Brave New World: The Dystopia of a World Without Sadness

Aldous Huxley’s 1932 dystopian novel Brave New World, set in London in 2540, provides a portrayal of a world without sadness. Its society is highly medicalized, with complete state control of reproduction, and the ubiquitous use of soma, a “perfect drug.”

Soma is an antidepressant and hallucogenic drug with no harmful side effects – “All the advantages of Christianity and alcohol; none of their defects.” There is no sadness in this society, but no love, no intellectual or creative pursuits.
Sadness is considered deviant, and characters urge each other to take soma when they seem even a little glum. When a character accidentally forgets her soma during a stressful visit to a reservation (where people live as they do today), she can barely function without it.
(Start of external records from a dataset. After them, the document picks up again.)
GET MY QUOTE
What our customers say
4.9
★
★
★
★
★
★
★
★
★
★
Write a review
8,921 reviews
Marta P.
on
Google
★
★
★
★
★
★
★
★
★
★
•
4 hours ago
The Meaning of Sadness as Part of Human Experience

Huxley’s novel implies that sadness is a necessary part of the human condition, and that life is meaningless without it. Soma is an escape, not only in the most literal sense that it provides a hallucinatory break from life, but it also is an escape from life’s problems, from life’s difficulties, which give our lives meaning.
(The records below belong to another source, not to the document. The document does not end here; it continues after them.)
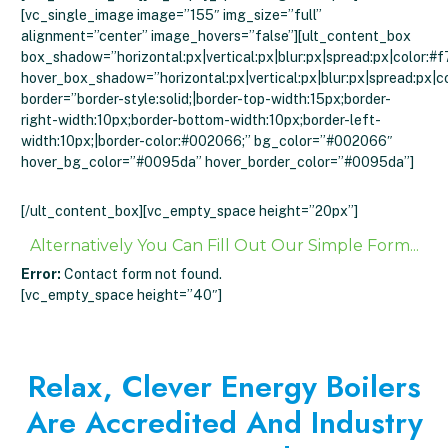
[vc_single_image image=”155″ img_size=”full”
alignment=”center” image_hovers=”false”][ult_content_box
box_shadow=”horizontal:px|vertical:px|blur:px|spread:px|color:#f
hover_box_shadow=”horizontal:px|vertical:px|blur:px|spread:px|c
border=”border-style:solid;|border-top-width:15px;border-
right-width:10px;border-bottom-width:10px;border-left-
width:10px;|border-color:#002066;” bg_color=”#002066″
hover_bg_color=”#0095da” hover_border_color=”#0095da”]
Click To Get An Instant Quote
[/ult_content_box][vc_empty_space height=”20px”]
Alternatively You Can Fill Out Our Simple Form...
Error:
Contact form not found.
[vc_empty_space height=”40″]
Relax, Clever Energy Boilers
Are Accredited And Industry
In his 1958 nonfiction Brave New World Revisited, Huxley concludes that our world is moving towards that of his dystopian novel faster than he had anticipated.

The Consequences of Medicalizing Sadness

Horwitz and Wakefield conclude that “if they find that their lives seem brighter when they are medicated, a belief in autonomy and free choice dictates that people should not be prevented from seeking that relief from a responsible physician” (192).
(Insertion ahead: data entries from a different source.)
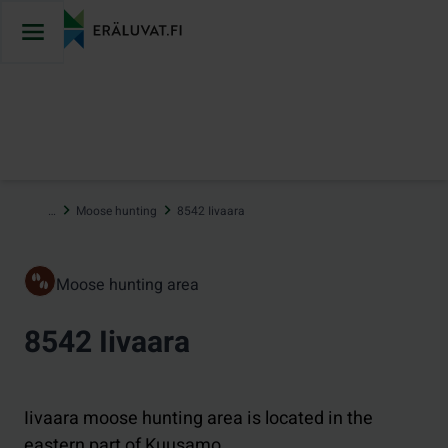
Jump
to
content
…
Moose hunting
8542 Iivaara
Moose hunting area
8542 Iivaara
Iivaara moose hunting area is located in the
eastern part of Kuusamo.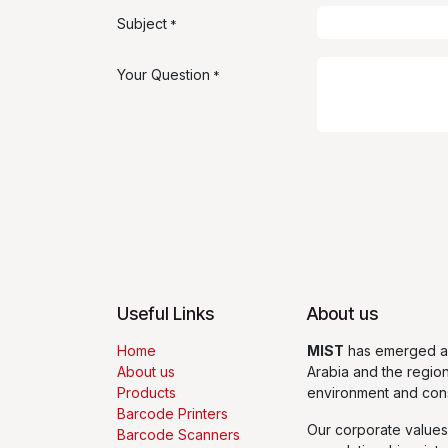
Subject
*
Your Question
*
Useful Links
About us
Home
MIST
has emerged as
About us
Arabia and the regio
Products
environment and con
Barcode Printers
Our corporate values
Barcode Scanners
But the consequences of making treatments for normal sadness available could be widespread. If it becomes common to treat sadness with drugs, then normal coping networks of friends, family, religion, spirituality, and so on, might disappear.
Deviancy and normality could be redefined so that one might not have a choice about how to cope with one’s sadness. It could become socially unacceptable to be sad, taboo to grieve.

Autonomy and free choice are worthy goals, but medicalization is often a process invisible to the public, which then results in a structure that seems so natural that few question it. And once in place, the medicalization of a condition may be supported by the authority of the medical profession, societal norms, and even the government.

Horwitz and Wakefield present a compelling argument to tighten the definition of depression to exclude those with normal sadness. However, the issue of medicalizing normal sadness as something different from depression still remains.

The medicalization of normal sadness has the potential to not only make another option available to people, but also risks causing a fundamental shift in the way sadness is understood, which would affect everyone in society.